Exercise prompt
Return the entries below word for word. No picture belongs in the copy.

*** Opening Data supplied ***

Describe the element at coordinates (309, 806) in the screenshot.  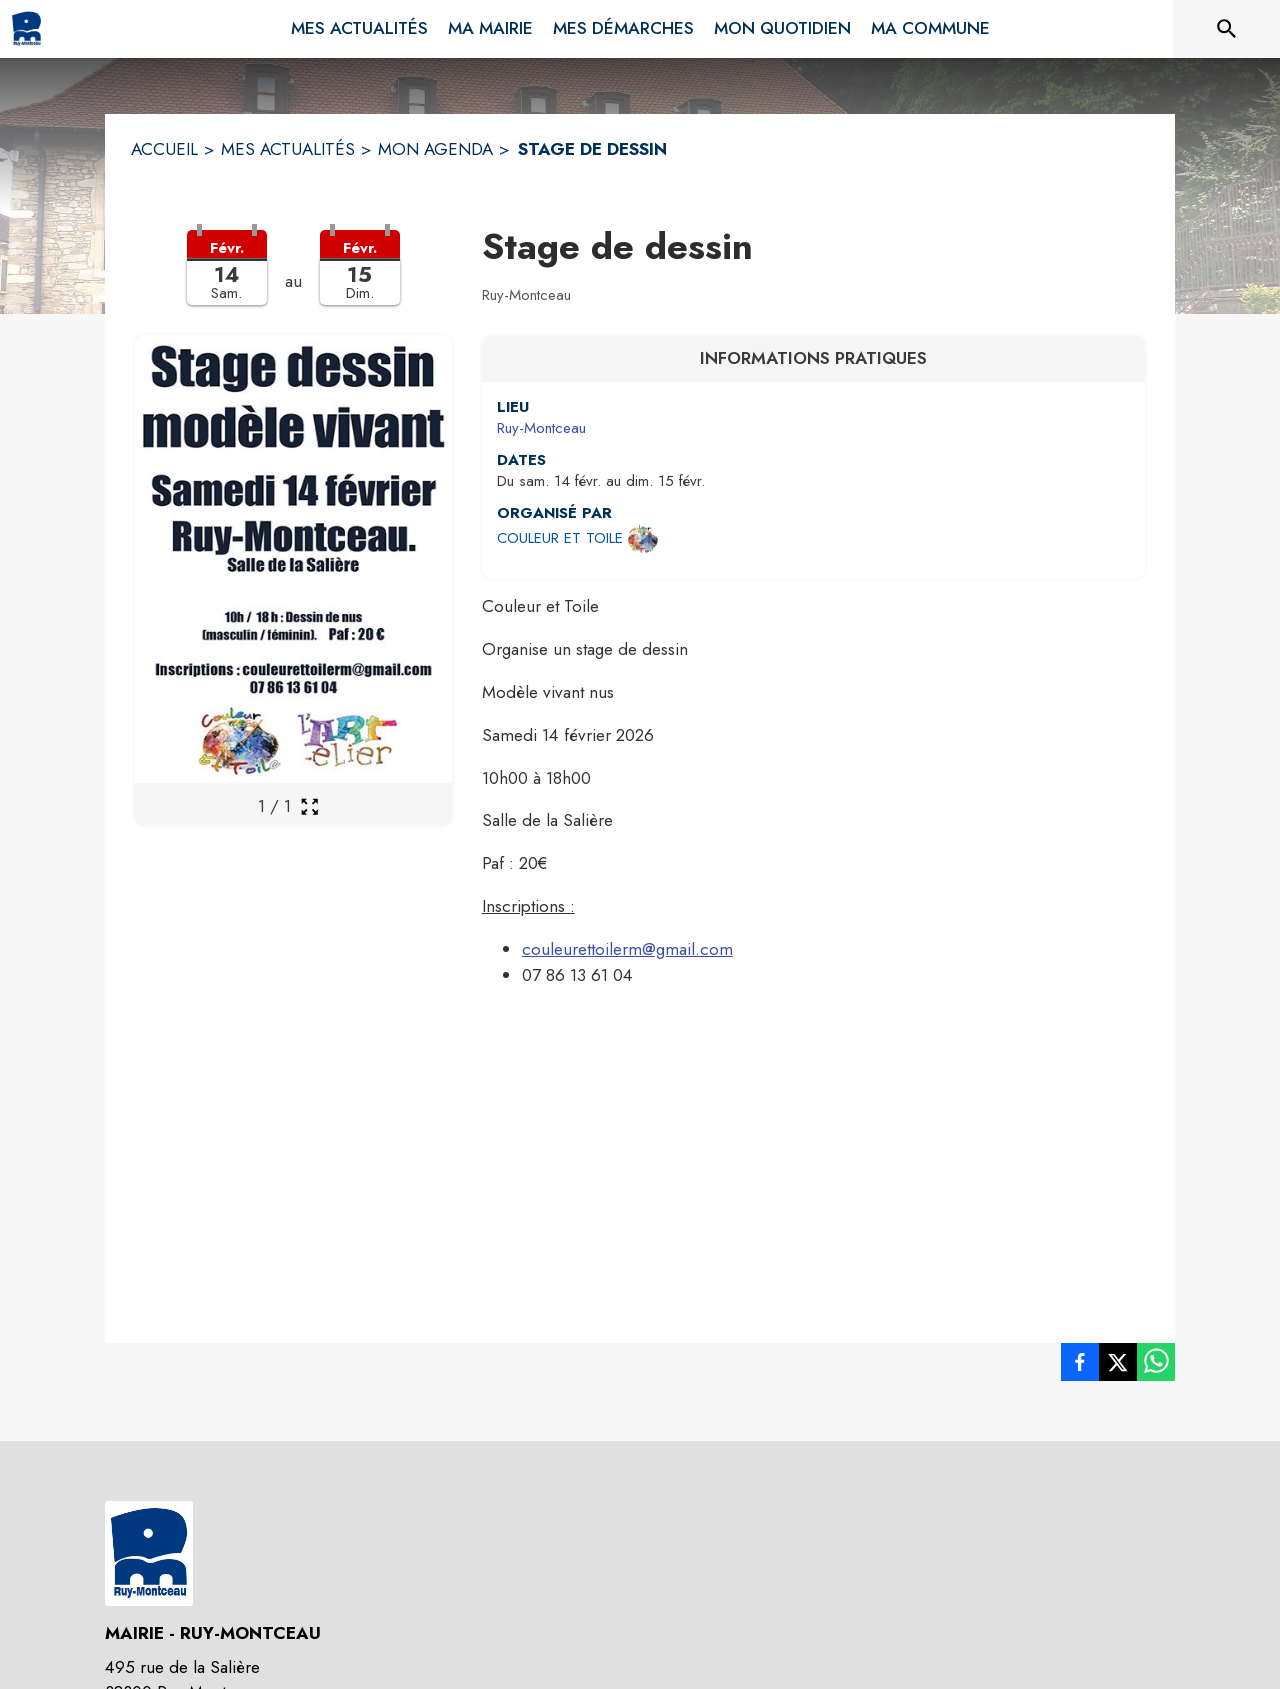
I see `[Ouvrir la galerie en plein écran]` at that location.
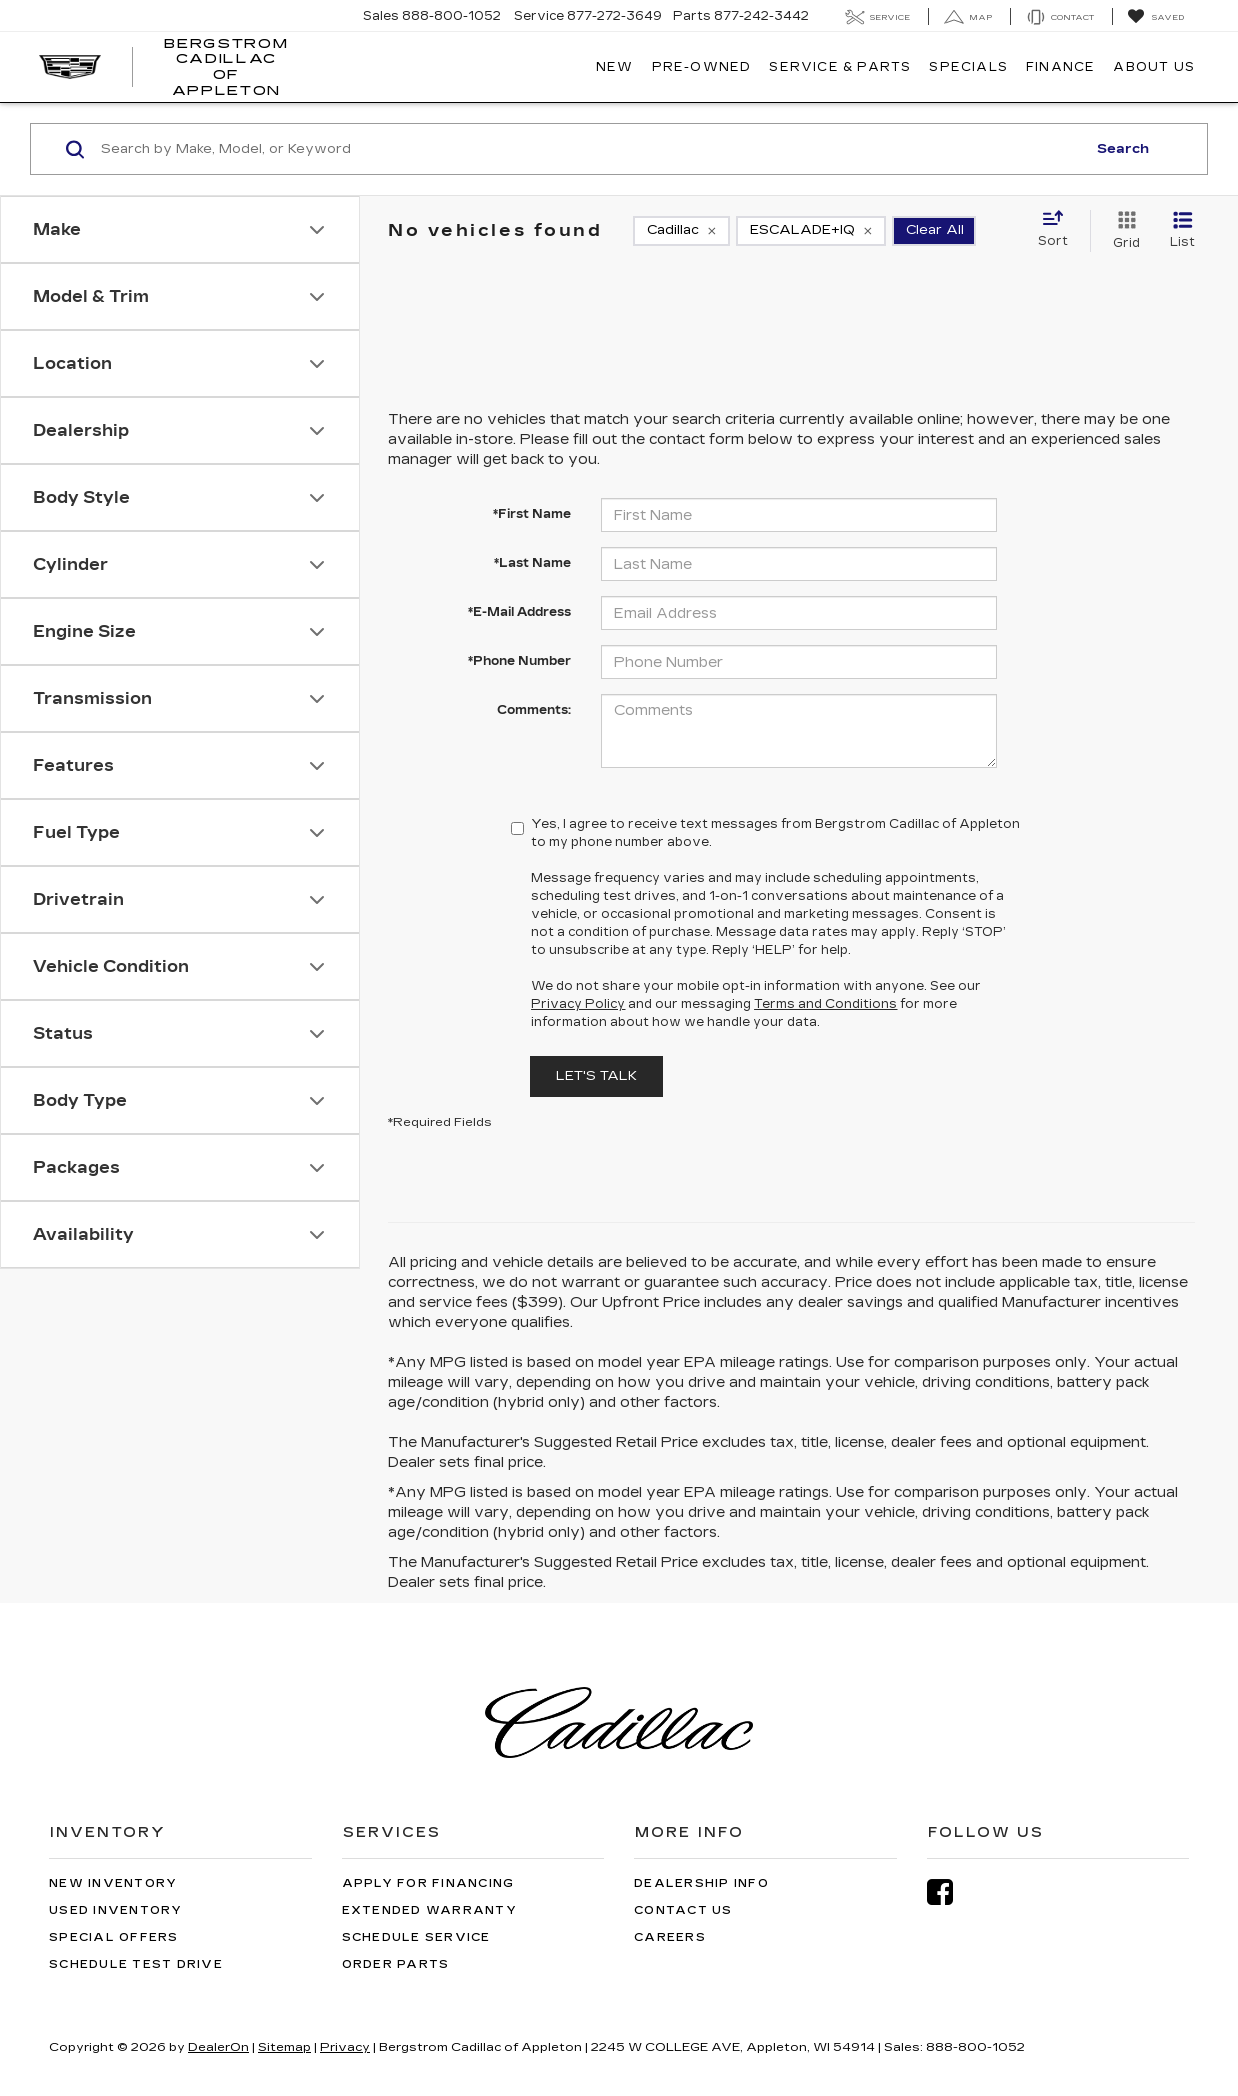 The height and width of the screenshot is (2096, 1238). I want to click on Order Parts, so click(396, 1964).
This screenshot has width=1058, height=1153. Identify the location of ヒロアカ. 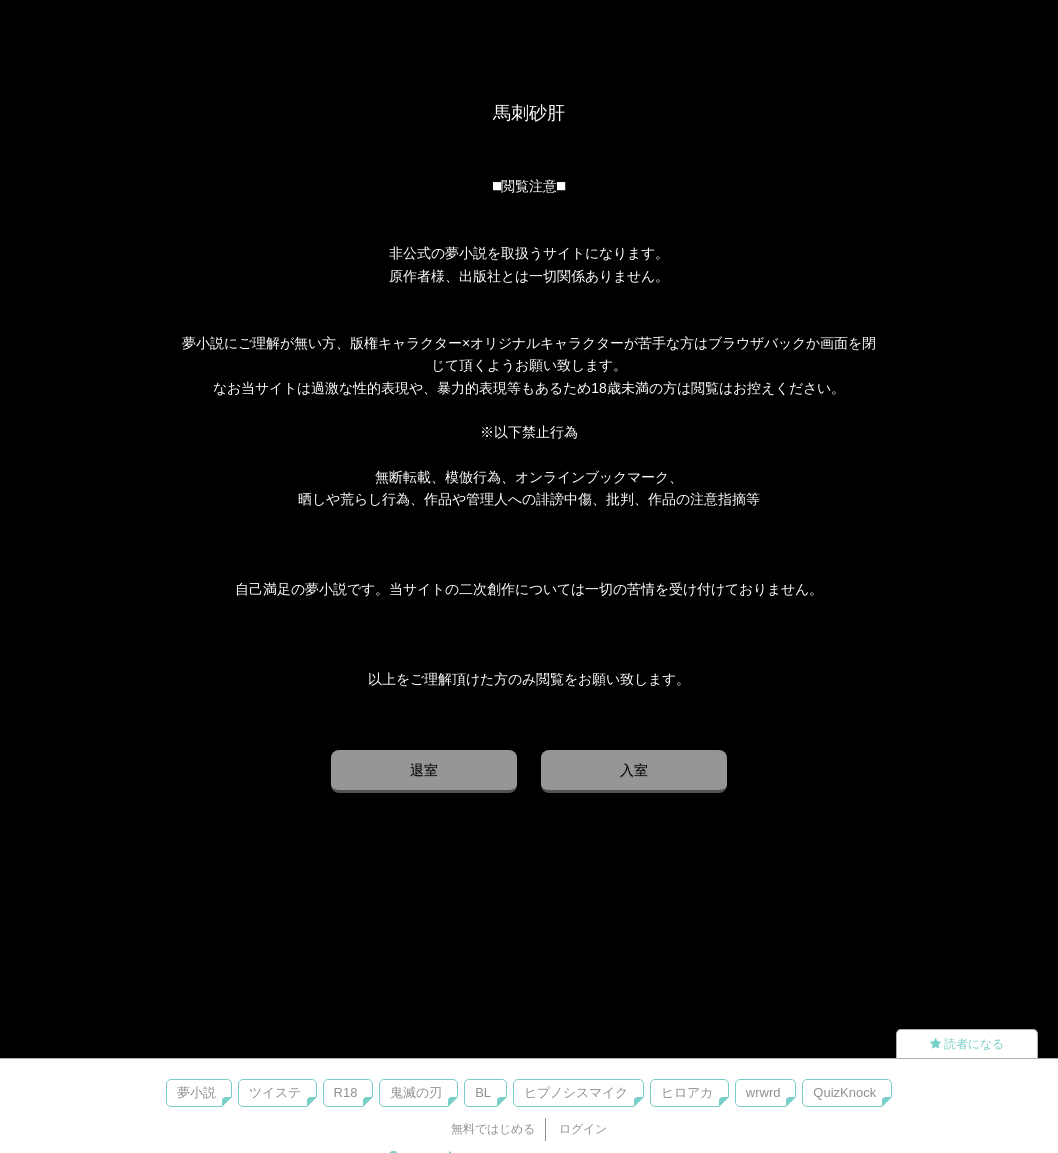
(687, 1092).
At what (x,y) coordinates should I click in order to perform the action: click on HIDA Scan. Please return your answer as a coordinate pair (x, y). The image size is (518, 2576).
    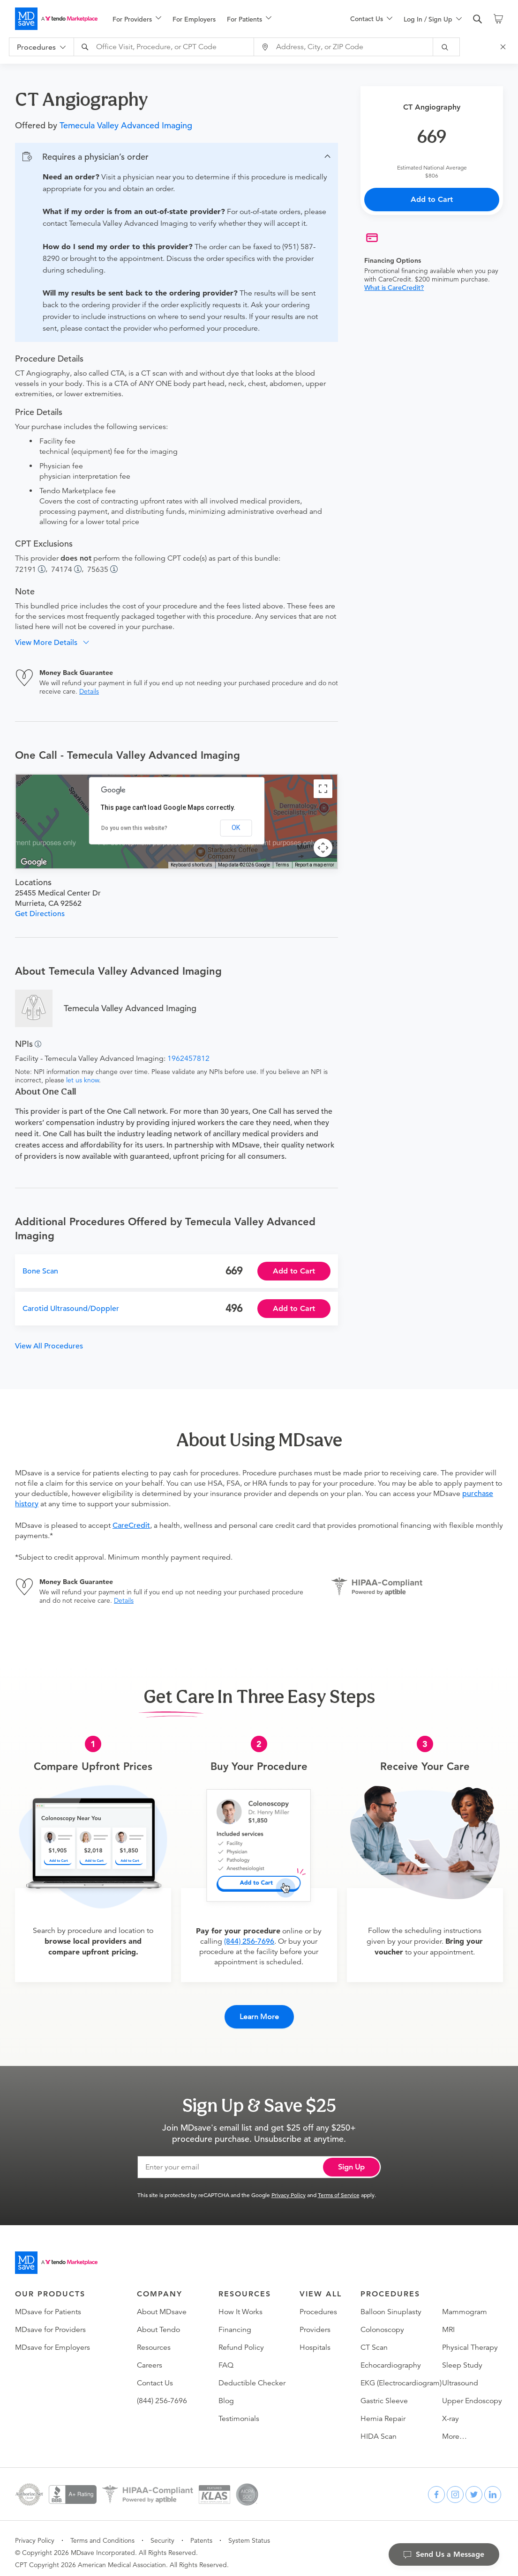
    Looking at the image, I should click on (378, 2428).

*** Closing Data supplied ***

Answer space
Describe the element at coordinates (309, 806) in the screenshot.  
I see `[Ouvrir la galerie en plein écran]` at that location.
 The height and width of the screenshot is (2096, 1238). I want to click on Order Parts, so click(396, 1964).
This screenshot has width=1058, height=1153. Identify the location of ヒロアカ. 
(687, 1092).
At what (x,y) coordinates should I click in order to perform the action: click on HIDA Scan. Please return your answer as a coordinate pair (x, y). The image size is (518, 2576).
    Looking at the image, I should click on (378, 2428).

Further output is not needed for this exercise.